By Jim Garamone
WASHINGTON, Aug. 15, 2006 – The Department of Justice has launched a Web site to protect servicemembers' rights, Attorney General Alberto R. Gonzalez said yesterday. Gonzales, speaking to the Disabled American Veterans annual convention in Chicago, said the Justice Department has made it a priority to enforce civil rights laws for American servicemembers. "The law recognizes that although we can never thank you enough for your service, we can take away some of the worries that soldiers might face when they are deployed," he said in prepared remarks.
The government promises that servicemembers' jobs will still be theirs when they come home and that they cannot be discriminated against by their employers because of their military service. The U.S. vows that servicemembers will be able to vote and that their vote will be counted. And it promises that servicemembers "will have procedural protections in civil actions, like lawsuits or property re-possessions, when serving overseas."
The Justice Department Web site, www.servicemembers.gov, outlines the rights servicemembers have under the Uniformed Services Employment and Reemployment Rights Act, the Uniformed and Overseas Citizens Absentee Voting Act and the Servicemembers Civil Relief Act. "These basic civil rights are enforced by the Department of Justice, and I can assure you that the department's staff and prosecutors are deeply committed to these enforcement efforts," Gonzales said. "We feel that it is an honor to serve those in uniform in this way. It is our way of saying thank you for your service."
The attorney general said these are not just "pie in the sky" rights, but issues that directly affect people.

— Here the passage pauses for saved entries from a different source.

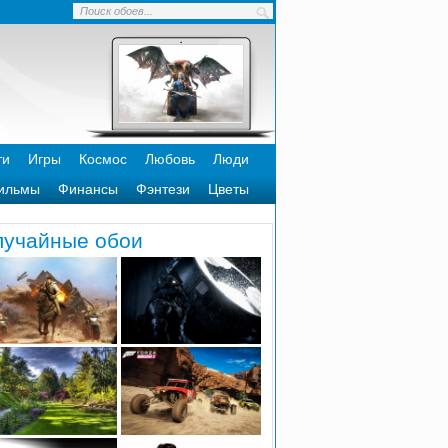
ти
Игры
Космос
Любовь
Люди
ильмы
Финансы
Фэнтези
Цветы
лучайные обои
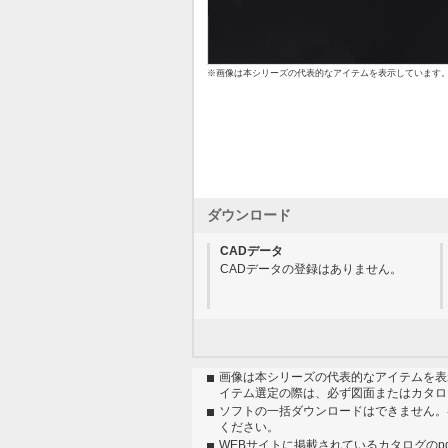
※画像は本シリーズの代表的なアイテムを表示しています
ダウンロード
CADデータ
CADデータの登録はありません。
画像は本シリーズの代表的なアイテムを表
イテム選定の際は、必ず図面またはカタロ
ソフトの一括ダウンロードはできません。
ください。
WEBサイトに掲載されているカタログのp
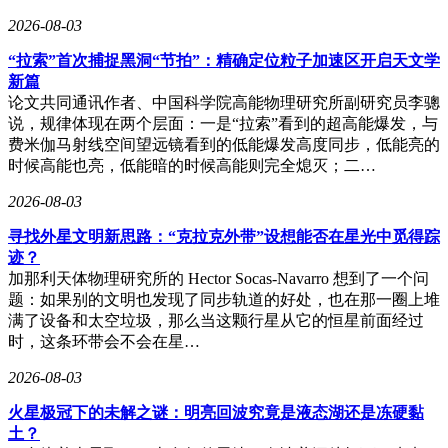
2026-08-03
“拉索”首次捕捉黑洞“节拍”：精确定位粒子加速区开启天文学
新篇
论文共同通讯作者、中国科学院高能物理研究所副研究员李骢
说，规律体现在两个层面：一是“拉索”看到的超高能爆发，与
费米伽马射线空间望远镜看到的低能爆发高度同步，低能亮的
时候高能也亮，低能暗的时候高能则完全熄灭；二…
2026-08-03
寻找外星文明新思路：“克拉克外带”设想能否在星光中觅得踪
迹？
加那利天体物理研究所的 Hector Socas-Navarro 想到了一个问
题：如果别的文明也发现了同步轨道的好处，也在那一圈上堆
满了设备和太空垃圾，那么当这颗行星从它的恒星前面经过
时，这条环带会不会在星…
2026-08-03
火星极冠下的未解之谜：明亮回波究竟是液态湖还是冻硬黏
土？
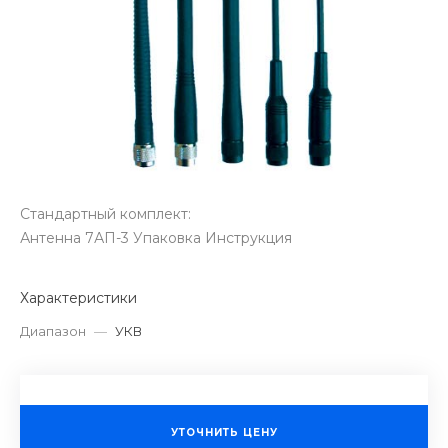
Стандартный комплект:
Антенна 7АП-3 Упаковка Инструкция
Характеристики
Диапазон
—
УКВ
УТОЧНИТЬ ЦЕНУ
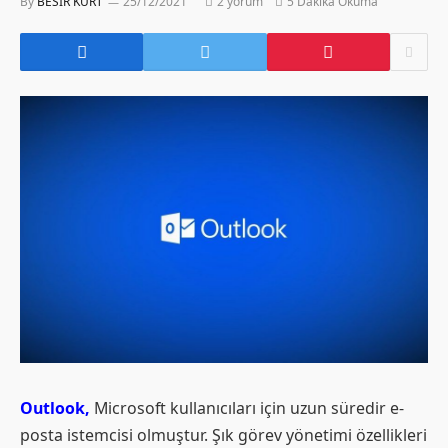
By
BESIR KURT
25/12/2021
2 yorum
5 Dakika Okuma
Outlook,
Microsoft kullanıcıları için uzun süredir e-
posta istemcisi olmuştur. Şık görev yönetimi özellikleri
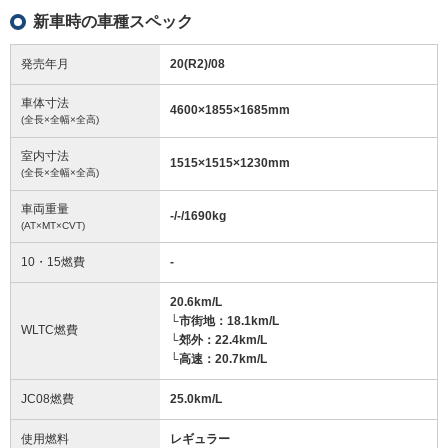
新車時の車種スペック
発売年月
20(R2)/08
車体寸法
4600
×
1855
×
1685
mm
(全長×全幅×全高)
室内寸法
1515
×
1515
×
1230
mm
(全長×全幅×全高)
車両重量
-/-/1690
kg
(AT×MT×CVT)
10・15燃費
-
20.6km/L
└市街地：18.1km/L
WLTC燃費
└郊外：22.4km/L
└高速：20.7km/L
JC08燃費
25.0km/L
使用燃料
レギュラー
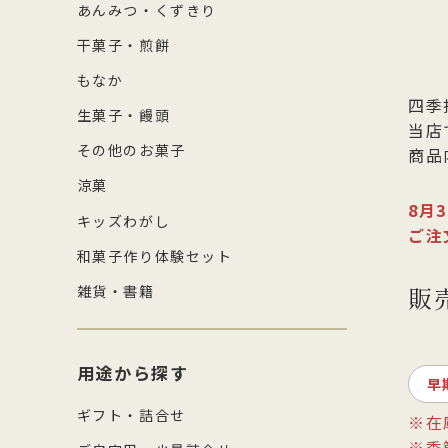
あんみつ・くずきり
干菓子・煎餅
もなか
四季
生菓子・饅頭
当店
その他のお菓子
商品
涼菓
8月
キッズわがし
ご注
和菓子作り体験セット
販
雑貨・書籍
用途から探す
早
ギフト・詰合せ
※在
※季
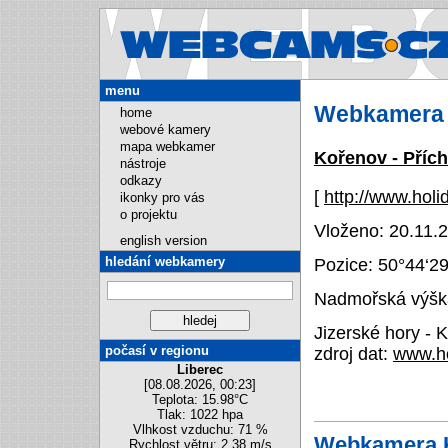
Webcams.cz
menu
Webkamera 
home
webové kamery
mapa webkamer
Kořenov - Příc
nástroje
odkazy
[
http://www.holi
ikonky pro vás
o projektu
Vloženo: 20.11.2
english version
hledání webkamery
Pozice:
50°44‘2
Nadmořská výška
Jizerské hory - 
počasí v regionu
zdroj dat:
www.ho
Liberec
[08.08.2026, 00:23]
Teplota: 15.98°C
Tlak: 1022 hpa
Vlhkost vzduchu: 71 %
Webkamera K
Rychlost větru: 2.38 m/s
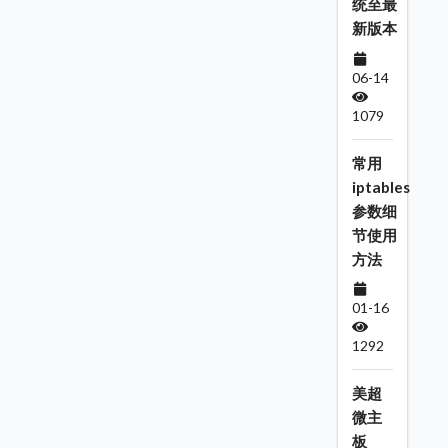
统至最
新版本
06-14
1079
常用
iptables
参数细
节使用
方法
01-16
1292
美超
微主
板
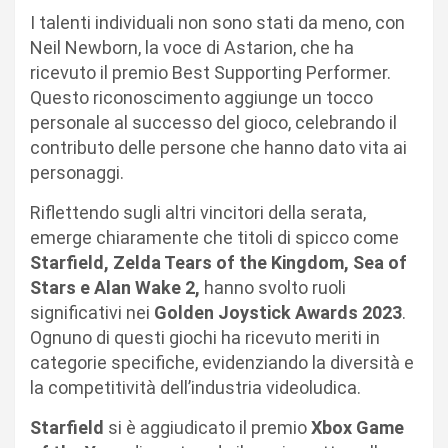
I talenti individuali non sono stati da meno, con
Neil Newborn, la voce di Astarion, che ha
ricevuto il premio Best Supporting Performer.
Questo riconoscimento aggiunge un tocco
personale al successo del gioco, celebrando il
contributo delle persone che hanno dato vita ai
personaggi.
Riflettendo sugli altri vincitori della serata,
emerge chiaramente che titoli di spicco come
Starfield, Zelda Tears of the Kingdom, Sea of
Stars e Alan Wake 2,
hanno svolto ruoli
significativi nei
Golden Joystick Awards 2023
.
Ognuno di questi giochi ha ricevuto meriti in
categorie specifiche, evidenziando la diversità e
la competitività dell’industria videoludica.
Starfield
si è aggiudicato il premio
Xbox Game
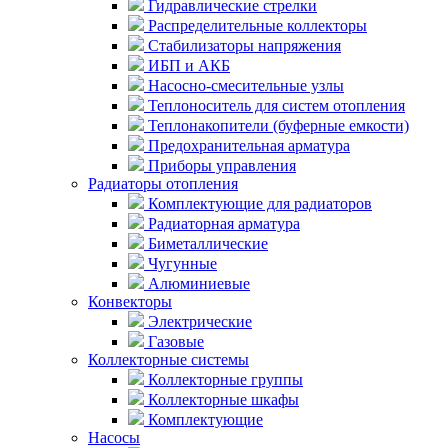
Гидравлические стрелки
Распределительные коллекторы
Стабилизаторы напряжения
ИБП и АКБ
Насосно-смесительные узлы
Теплоноситель для систем отопления
Теплонакопители (буферные емкости)
Предохранительная арматура
Приборы управления
Радиаторы отопления
Комплектующие для радиаторов
Радиаторная арматура
Биметаллические
Чугунные
Алюминиевые
Конвекторы
Электрические
Газовые
Коллекторные системы
Коллекторные группы
Коллекторные шкафы
Комплектующие
Насосы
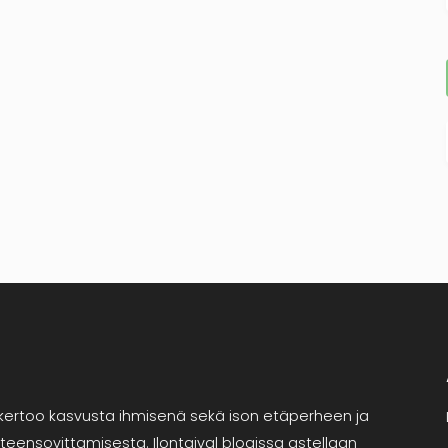
oka kertoo kasvusta ihmisenä sekä ison etäperheen ja
eensovittamisesta. Ilontaival blogissa astellaan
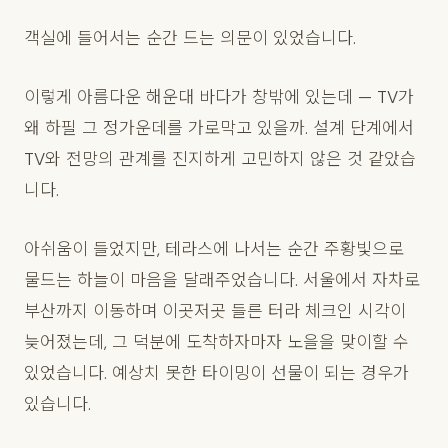
객실에 들어서는 순간 드는 의문이 있었습니다.
이렇게 아름다운 해운대 바다가 창밖에 있는데 — TV가
왜 하필 그 정가운데를 가로막고 있을까. 설계 단계에서
TV와 전망의 관계를 진지하게 고민하지 않은 것 같았습
니다.
아쉬움이 들었지만, 테라스에 나서는 순간 주황빛으로
물드는 하늘이 마음을 달래주었습니다. 서울에서 자차로
부산까지 이동하며 이곳저곳 들른 터라 체크인 시각이
늦어졌는데, 그 덕분에 도착하자마자 노을을 맞이할 수
있었습니다. 예상치 못한 타이밍이 선물이 되는 경우가
있습니다.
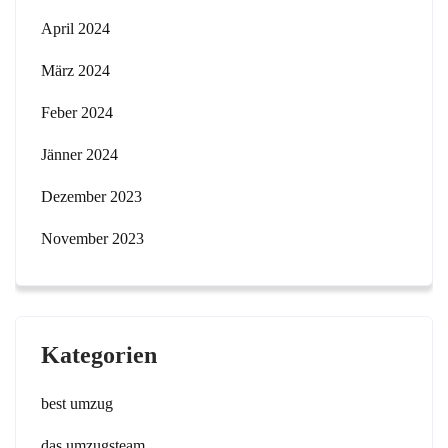
April 2024
März 2024
Feber 2024
Jänner 2024
Dezember 2023
November 2023
Kategorien
best umzug
das umzugsteam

In one case, Justice Department officials filed its first complaint alleging that American Airlines violated rights of employees who also serve as military pilots. The case was brought on behalf of three military pilots employed by American Airlines. It states that the airline reduced the employment benefits of pilots who had taken military leave, while not reducing the same benefits for pilots who had taken similar, non-military leave, Gonzales said. "In another vivid example of the people for whom we enforce these laws, the department recently won a consent decree from an employer who terminated employment of a serviceman named Richard White the very same day that Richard told his boss he was being called to active duty," the attorney general said. "The consent decree requires the employer to pay back wages to Mr. White.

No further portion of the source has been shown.